Figure 19 displays our fish dataset that contains nine unique action categories. The standard evaluation metric of average classification accuracy are considered in this context. Empirically the comparison method that utilizing joint position features achieves a performance of 79.19%, which is significantly outperformed by our approach based on tangent vector features with the average accuracy of 91.33%. Figure 20 provides further information of category-wise errors in the form of the confusion matrices.

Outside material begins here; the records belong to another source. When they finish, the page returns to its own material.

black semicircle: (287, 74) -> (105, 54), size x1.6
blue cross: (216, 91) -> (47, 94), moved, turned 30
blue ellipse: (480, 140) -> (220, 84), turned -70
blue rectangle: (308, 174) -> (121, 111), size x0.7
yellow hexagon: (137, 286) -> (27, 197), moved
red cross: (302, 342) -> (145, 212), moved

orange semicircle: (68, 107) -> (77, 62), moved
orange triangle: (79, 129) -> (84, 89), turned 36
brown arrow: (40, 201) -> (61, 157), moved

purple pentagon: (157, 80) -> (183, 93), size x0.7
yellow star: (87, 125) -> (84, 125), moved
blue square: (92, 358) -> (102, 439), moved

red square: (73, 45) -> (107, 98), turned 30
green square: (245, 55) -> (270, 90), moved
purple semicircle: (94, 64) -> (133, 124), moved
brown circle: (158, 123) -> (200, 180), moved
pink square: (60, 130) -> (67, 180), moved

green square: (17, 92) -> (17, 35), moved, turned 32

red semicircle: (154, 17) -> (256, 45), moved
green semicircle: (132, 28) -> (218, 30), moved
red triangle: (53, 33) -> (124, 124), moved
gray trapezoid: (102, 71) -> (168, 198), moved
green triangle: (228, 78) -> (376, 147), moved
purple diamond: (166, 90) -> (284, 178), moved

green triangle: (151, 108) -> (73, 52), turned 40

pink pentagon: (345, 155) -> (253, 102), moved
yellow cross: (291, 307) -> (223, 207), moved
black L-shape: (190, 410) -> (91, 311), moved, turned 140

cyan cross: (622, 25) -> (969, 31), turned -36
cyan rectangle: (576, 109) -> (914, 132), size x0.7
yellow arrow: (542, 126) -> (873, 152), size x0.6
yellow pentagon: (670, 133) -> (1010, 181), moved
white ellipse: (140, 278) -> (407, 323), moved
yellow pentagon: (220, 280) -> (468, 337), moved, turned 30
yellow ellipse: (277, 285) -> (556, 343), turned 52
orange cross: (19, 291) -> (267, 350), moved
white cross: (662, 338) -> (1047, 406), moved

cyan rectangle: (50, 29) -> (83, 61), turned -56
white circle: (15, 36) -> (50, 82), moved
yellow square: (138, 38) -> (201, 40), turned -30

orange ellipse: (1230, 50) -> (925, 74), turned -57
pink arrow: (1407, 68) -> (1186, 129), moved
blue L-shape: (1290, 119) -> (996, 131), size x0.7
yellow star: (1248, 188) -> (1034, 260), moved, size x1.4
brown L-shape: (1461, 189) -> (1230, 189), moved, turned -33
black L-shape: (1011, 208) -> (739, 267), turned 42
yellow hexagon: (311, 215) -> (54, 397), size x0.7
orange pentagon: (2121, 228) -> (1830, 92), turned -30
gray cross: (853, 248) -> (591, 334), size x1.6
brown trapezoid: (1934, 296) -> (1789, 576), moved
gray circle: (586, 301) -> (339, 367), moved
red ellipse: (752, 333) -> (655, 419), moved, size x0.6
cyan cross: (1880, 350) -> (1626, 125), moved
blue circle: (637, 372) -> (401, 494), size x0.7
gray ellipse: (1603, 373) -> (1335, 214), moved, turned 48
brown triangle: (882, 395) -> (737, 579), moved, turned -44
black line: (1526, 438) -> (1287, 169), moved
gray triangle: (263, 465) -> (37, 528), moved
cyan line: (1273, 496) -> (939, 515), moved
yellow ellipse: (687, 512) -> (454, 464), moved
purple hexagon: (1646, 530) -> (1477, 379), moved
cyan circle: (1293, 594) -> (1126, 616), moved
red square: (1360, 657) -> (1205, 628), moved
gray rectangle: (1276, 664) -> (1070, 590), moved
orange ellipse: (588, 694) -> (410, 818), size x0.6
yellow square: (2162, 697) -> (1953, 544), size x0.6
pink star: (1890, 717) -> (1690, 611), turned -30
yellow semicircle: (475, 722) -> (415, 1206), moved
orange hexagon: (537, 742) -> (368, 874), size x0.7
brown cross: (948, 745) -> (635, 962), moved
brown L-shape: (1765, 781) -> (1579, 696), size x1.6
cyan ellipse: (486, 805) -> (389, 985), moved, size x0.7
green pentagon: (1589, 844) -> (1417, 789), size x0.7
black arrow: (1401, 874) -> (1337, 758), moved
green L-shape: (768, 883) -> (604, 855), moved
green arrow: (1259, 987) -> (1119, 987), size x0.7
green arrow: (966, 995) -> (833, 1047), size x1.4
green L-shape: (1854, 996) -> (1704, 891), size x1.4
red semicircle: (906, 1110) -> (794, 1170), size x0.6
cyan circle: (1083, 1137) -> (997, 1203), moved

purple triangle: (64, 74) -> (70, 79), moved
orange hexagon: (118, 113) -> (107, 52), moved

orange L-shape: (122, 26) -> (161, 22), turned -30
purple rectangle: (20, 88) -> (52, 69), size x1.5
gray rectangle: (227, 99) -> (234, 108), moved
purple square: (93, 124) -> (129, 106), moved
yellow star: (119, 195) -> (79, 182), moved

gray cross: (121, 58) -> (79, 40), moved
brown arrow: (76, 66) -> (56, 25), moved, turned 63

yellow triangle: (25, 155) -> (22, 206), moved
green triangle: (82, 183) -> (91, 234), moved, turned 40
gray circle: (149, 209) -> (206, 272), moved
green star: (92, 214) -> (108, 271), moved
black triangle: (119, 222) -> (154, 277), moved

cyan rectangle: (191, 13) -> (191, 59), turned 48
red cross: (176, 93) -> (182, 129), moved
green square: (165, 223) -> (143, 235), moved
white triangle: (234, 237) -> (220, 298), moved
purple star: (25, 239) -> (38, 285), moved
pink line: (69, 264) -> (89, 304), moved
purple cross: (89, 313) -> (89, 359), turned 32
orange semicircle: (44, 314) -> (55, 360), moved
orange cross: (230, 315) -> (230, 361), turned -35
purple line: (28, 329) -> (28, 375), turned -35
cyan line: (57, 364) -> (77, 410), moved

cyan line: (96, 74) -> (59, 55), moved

It is observed that the joint based method tends to confuse among the subset of actions of scoot, J-turn, c-turn, and r-turn, which are indeed more challenging to be separated due to their inherent similarities. Nonetheless, the performance on this subset is dramatically improved in our approach with tangent vector based features. We hypothesize that by following the natural tangent vector representation, our approach gains the discriminative power to separate these otherwise troublesome action categories.

6 Conclusion and Future Work

A unified Lie group approach is proposed for the related key problems of pose estimation, tracking, and action recognition of diverse articulated objects from depth images. Empirically our approach is evaluated on human hand, fish and mouse datasets with very competitive performance. For future work, we plan to work with more diverse articulated objects such as human full body and wild animals, as well as their interactions with other articulated objects and background objects.